Documentation of the FredsEmpirical formula for estimating travel times from route distance¶

Fred Ahrens¶

23 September 2018¶

The FredsEmpirical formula is a linear function of route distance, cumulative elevation gain and terrain type that estimates the backpacking travel time. This document provides the data sources and statistical regression model for the FredsEmpirical formula.

Nomenclature¶

$\boldsymbol{x}_{i},i=0,\ldots,n$ Successive positions listed in test route.

$d\left(\boldsymbol{x},\boldsymbol{y}\right)$ A function that returns the great circle distance between two positions.

$C_{i},i=1,\ldots,n$ A list of binary variables, $C_{i}=1$ if the corresponding segment is over cross country, and $C_{i}=0$ is on trail.

$S=\sum_{i=1}^{n}d\left(\boldsymbol{x}_{i},\boldsymbol{x}_{i-1}\right)\left(1-C_{i}\right)$ Total estimated trail distance of test route.

$R=\sum_{i=1}^{n}d\left(\boldsymbol{x}_{i},\boldsymbol{x}_{i-1}\right)C_{i}$ Total estimated cross country distance of test route.

$z_{i},i=0,\ldots,n$ Elevation estimates for each position in test route.

$Z=\sum_{i=1}^{n}\max\left(0,z_{i}-z_{i-1}\right)$ Cumulative elevation gain for test route.

$\tau_{0},\tau_{f}$ Time stamps of the start and finish times for actual backpack of test route.

$T=\tau_{f}-\tau_{0}$ Meaured travel time for test route.

Route Travel Time Data¶

I collected travel time, trail distance, cross country distance and elevation gain for 31 days of backpacking spread over four backpacking trips. In this paper, there is a lengthy discussion on what makes these variables good predictors of travel time.

Here, I just plot the data. A table of the data appears at the end of this article.

# plot the data as scatter diagrams, total hours vs miles on trail, miles on CC, elevation gain
import matplotlib.pyplot as plt
from IPython.core.interactiveshell import InteractiveShell
InteractiveShell.ast_node_interactivity = "last"

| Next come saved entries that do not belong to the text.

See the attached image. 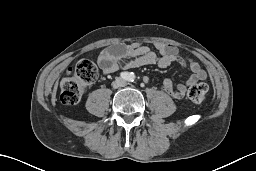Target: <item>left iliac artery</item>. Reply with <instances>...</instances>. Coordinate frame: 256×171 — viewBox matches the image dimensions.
<instances>
[{"mask_svg": "<svg viewBox=\"0 0 256 171\" xmlns=\"http://www.w3.org/2000/svg\"><path fill=\"white\" fill-rule=\"evenodd\" d=\"M134 79H135V75H134L133 73H131V74L129 75V80H130V81H134Z\"/></svg>", "mask_w": 256, "mask_h": 171, "instance_id": "44dca946", "label": "left iliac artery"}]
</instances>
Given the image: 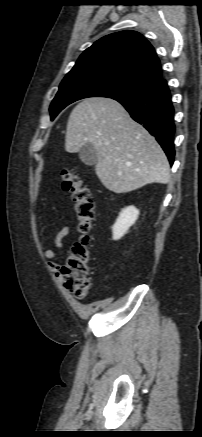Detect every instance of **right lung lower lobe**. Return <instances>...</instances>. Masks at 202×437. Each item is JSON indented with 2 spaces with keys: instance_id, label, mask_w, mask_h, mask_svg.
<instances>
[{
  "instance_id": "obj_1",
  "label": "right lung lower lobe",
  "mask_w": 202,
  "mask_h": 437,
  "mask_svg": "<svg viewBox=\"0 0 202 437\" xmlns=\"http://www.w3.org/2000/svg\"><path fill=\"white\" fill-rule=\"evenodd\" d=\"M113 99L120 102L131 117L156 138L172 165L175 156L174 108L167 82L160 78L141 93Z\"/></svg>"
}]
</instances>
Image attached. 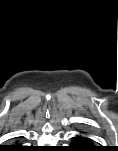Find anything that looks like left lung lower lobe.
Instances as JSON below:
<instances>
[{
  "mask_svg": "<svg viewBox=\"0 0 118 151\" xmlns=\"http://www.w3.org/2000/svg\"><path fill=\"white\" fill-rule=\"evenodd\" d=\"M70 147L69 151H98V148L92 146L91 140L83 135L73 137Z\"/></svg>",
  "mask_w": 118,
  "mask_h": 151,
  "instance_id": "obj_1",
  "label": "left lung lower lobe"
}]
</instances>
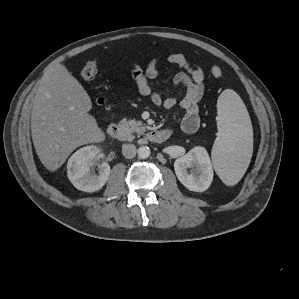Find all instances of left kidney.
I'll list each match as a JSON object with an SVG mask.
<instances>
[{
    "mask_svg": "<svg viewBox=\"0 0 299 299\" xmlns=\"http://www.w3.org/2000/svg\"><path fill=\"white\" fill-rule=\"evenodd\" d=\"M178 180L190 191L203 192L213 180V168L204 147H194L174 162Z\"/></svg>",
    "mask_w": 299,
    "mask_h": 299,
    "instance_id": "obj_1",
    "label": "left kidney"
}]
</instances>
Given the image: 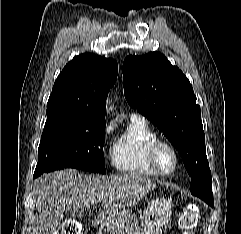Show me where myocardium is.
<instances>
[{"instance_id":"myocardium-1","label":"myocardium","mask_w":241,"mask_h":234,"mask_svg":"<svg viewBox=\"0 0 241 234\" xmlns=\"http://www.w3.org/2000/svg\"><path fill=\"white\" fill-rule=\"evenodd\" d=\"M163 150H167L173 159V165L171 169H165L161 163V152ZM149 161L152 167L160 174V175H171L173 174L177 167L179 162L178 152L176 148L169 142L164 140H156L149 148Z\"/></svg>"}]
</instances>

miles_trail = getMilesTrail()
miles_CC = getMilesCC()
elevation_gain_feet = getElevGainFeet()
total_hours = getTotalHours()

fig = plt.figure(1, figsize=(8,8))
ax0 = fig.add_subplot(211)
ax0.plot(miles_trail, total_hours, linestyle='None', marker=u'D', color='dodgerblue', label='Trail');
ax0.plot(miles_CC, total_hours, linestyle='None', marker=u'D', color='coral', label='Cross country');
ax0.legend()
ax0.grid()
ax0.set_xlabel('Route miles');
ax0.set_ylabel('Total hours');
ax0 = fig.add_subplot(212)
ax0.plot(elevation_gain_feet, total_hours, linestyle='None', marker=u'D', color='dodgerblue');
ax0.grid()
ax0.set_xlabel('Elevation gain (feet)');
ax0.set_ylabel('Total hours');

Scatter plots of travel time data¶

Here are scatter plots of total travel hours ($T$) versus each of the three variables route miles on trail ($S$), route miles cross country ($R$) and elevation gain ($Z$). We can see a relationship between all three variables and total travel time. We also see that cross country miles has a stronger effect on travel time than trail miles.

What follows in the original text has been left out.